The testing will be carried out in situ, i.e. the material will be subjected to treatment including neutron diffraction or acoustic emission measurements while the strength test is being performed. The W10 researcher also plans to perform stress tests in a scanning electron microscope chamber equipped with an EBSD detector. Its objective is to determine the role of micro-additives and twinned boundaries in the Inconel 718 alloy the incremental manufacturing and full heat treatment have been performed.

“This will allow the development of a grain grinding method for incrementally manufactured nickel- based superalloys (such as Inconel 718). It’s important for me to improve their mechanical and performance-related properties and use the developed method for the production of aerospace parts,” explains Dr Gruber.

His research work at Wroclaw Tech focuses on examining the relationships between incremental manufacturing processes and the structure and properties of the materials being processed. “My main areas of interest are LPBF – the Laser Powder Bed Fusion method, nickel alloys, and aerospace applications,” adds the W10 researcher.

Justyna Rogacka, PhD, Eng. (Faculty of Chemistry)

She will spend 24 months on a research placement at the University of Manchester in the UK as a member of an international team led by Prof. Sihai Yang and Prof. Martin Schröeder, concerned with materials chemistry, particularly the design, synthesis, and research into porous metal-organic materials (MOFs) with energy and environmental applications in mind. The group has access to extensive research facilities oriented towards the synthesis and characterisation of porous materials of various types.

“My placement as part of this internationally recognised team will allow me to perform research under the guidance of outstanding specialists and scientists, develop numerical modelling skills, and acquire knowledge in the areas of synthesis, various types of cutting edge equipment for material characterisation and adsorption,” explains Dr Rogacka.

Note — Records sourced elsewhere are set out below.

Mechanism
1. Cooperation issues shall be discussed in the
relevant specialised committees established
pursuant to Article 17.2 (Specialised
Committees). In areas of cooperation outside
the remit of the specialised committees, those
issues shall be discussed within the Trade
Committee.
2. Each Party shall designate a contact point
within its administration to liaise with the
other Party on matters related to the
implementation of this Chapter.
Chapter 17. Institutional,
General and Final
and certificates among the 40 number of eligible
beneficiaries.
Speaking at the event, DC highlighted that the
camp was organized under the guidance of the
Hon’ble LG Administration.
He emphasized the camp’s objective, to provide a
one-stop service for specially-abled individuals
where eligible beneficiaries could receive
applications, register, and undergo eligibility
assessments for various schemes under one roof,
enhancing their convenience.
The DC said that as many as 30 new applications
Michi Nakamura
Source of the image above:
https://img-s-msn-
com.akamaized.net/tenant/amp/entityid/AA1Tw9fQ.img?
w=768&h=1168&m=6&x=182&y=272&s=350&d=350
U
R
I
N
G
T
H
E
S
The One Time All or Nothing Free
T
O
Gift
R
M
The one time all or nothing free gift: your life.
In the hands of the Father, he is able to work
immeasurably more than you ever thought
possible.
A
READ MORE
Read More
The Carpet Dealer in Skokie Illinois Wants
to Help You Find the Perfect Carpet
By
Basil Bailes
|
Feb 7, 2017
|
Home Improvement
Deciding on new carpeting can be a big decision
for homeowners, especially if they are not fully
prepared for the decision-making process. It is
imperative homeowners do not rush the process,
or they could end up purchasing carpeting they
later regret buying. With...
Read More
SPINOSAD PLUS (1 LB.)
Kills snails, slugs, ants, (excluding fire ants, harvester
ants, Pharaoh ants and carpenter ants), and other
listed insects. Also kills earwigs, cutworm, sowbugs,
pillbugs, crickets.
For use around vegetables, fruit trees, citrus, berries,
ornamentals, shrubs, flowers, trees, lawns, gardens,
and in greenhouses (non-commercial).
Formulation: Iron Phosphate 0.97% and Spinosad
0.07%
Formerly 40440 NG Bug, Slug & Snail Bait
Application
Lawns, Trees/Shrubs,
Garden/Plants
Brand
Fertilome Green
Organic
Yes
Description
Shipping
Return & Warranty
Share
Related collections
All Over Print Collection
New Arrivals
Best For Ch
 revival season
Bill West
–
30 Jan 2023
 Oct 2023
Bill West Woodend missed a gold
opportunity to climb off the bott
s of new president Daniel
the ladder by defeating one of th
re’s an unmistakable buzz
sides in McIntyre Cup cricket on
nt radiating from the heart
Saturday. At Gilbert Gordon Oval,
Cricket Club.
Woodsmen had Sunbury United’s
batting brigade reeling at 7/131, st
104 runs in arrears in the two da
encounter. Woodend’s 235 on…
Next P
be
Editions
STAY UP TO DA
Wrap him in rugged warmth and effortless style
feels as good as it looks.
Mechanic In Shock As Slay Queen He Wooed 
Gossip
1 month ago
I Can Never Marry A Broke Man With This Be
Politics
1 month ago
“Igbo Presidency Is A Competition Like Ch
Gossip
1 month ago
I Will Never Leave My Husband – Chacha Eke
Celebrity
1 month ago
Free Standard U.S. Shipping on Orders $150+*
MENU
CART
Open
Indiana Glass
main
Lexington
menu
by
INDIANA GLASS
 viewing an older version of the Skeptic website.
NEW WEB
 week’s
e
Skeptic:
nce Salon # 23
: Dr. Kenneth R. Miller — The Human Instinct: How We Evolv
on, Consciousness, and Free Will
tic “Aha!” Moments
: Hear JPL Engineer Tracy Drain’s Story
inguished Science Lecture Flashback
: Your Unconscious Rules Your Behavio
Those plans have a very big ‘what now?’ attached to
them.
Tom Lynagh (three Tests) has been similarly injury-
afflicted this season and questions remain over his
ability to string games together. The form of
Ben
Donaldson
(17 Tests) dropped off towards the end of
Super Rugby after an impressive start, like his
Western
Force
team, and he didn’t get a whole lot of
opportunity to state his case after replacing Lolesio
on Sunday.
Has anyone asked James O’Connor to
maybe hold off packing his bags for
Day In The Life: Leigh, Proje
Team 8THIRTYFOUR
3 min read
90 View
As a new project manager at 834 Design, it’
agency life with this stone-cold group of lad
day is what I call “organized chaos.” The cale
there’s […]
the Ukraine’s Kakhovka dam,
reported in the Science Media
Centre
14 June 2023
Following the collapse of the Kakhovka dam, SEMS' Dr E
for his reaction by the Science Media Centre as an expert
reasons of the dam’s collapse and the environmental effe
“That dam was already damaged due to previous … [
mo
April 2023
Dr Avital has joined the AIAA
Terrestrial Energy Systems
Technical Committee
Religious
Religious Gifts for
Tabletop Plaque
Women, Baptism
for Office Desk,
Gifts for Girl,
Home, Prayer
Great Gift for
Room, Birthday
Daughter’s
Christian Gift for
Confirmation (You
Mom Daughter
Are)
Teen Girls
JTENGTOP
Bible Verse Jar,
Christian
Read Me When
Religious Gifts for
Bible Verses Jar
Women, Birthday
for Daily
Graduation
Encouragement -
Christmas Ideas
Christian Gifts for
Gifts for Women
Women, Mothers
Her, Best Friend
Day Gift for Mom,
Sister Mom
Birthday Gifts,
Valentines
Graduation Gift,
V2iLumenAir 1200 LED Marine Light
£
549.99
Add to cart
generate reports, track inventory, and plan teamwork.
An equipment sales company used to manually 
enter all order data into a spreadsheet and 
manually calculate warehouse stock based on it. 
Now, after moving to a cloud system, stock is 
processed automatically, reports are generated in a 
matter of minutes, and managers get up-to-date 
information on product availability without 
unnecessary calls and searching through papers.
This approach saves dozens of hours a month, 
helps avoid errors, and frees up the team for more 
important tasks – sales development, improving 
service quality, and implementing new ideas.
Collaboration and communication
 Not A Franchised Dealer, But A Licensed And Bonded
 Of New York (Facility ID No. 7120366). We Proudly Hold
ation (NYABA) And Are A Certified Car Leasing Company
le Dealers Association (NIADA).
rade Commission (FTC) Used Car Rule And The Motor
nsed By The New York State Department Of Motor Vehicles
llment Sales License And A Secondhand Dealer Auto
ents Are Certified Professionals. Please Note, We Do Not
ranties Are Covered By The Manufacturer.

The W3 researcher will conduct advanced research into MOFs used for the adsorptive capture of air pollutants. She aims to investigate these materials for their use in the area of storing and capturing air pollutants. “My project focuses on solving the problem of separation and storage of toxic gases present in the air, such as NOx, SOx, NH3, VOCs, and PAHs by using new materials,” says Dr Rogacka. “I will use computational large-scale screening analysis in combination with experimental techniques to identify the most efficient MOF – toxic gas pairs.”

Dr Justyna Rogacka’s scientific activities involve studies of adsorption-based gas storage and separation processes using nanoporous materials, i.e. activated carbons and MOFs, in the fields of environmental protection and energy.